Based on the outcome of the preprocessing stage, we can establish links between entities either by using co-occurrence information (within some lexical unit such as a document, paragraph, or sentence) or by using the semantic relationships between the entities as extracted by the information extraction module (such as family relations, employment relationship, mutual service in the army, etc.). This chapter describes the link analysis techniques that can be applied to results of the preprocessing stage (information extraction, term extraction, and text categorization).
A social network is a set of entities (e.g., people, companies, organizations, universities, countries) and a set of relationships between them (e.g., family relationships, various types of communication, business transactions, social interactions, hierarchy relationships, and shared memberships of people in organizations). Visualizing a social network as a graph enables the viewer to see patterns that were not evident before.

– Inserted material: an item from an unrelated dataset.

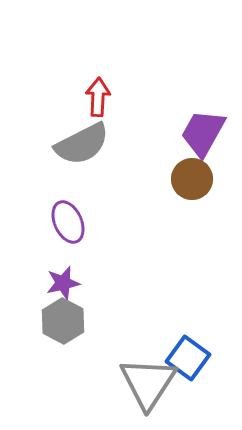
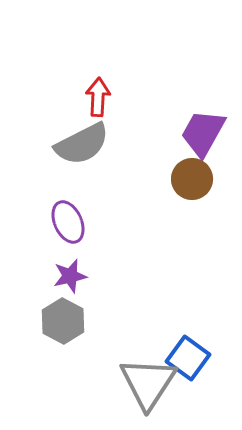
purple star: moved 7 px right, 7 px up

We begin with preliminaries from graph theory used throughout the chapter. We next describe the running example of the 9/11 hijacker's network followed by a brief description of graph layout algorithms. After the concepts of paths and cycles in graphs are presented, the chapter proceeds with a discussion of the notion of centrality and the various ways of computing it. Various algorithms for partitioning and clustering nodes inside the network are then presented followed by a brief description of finding specific patterns in networks. The chapter concludes with a presentation of three low-cost software packages for performing link analysis.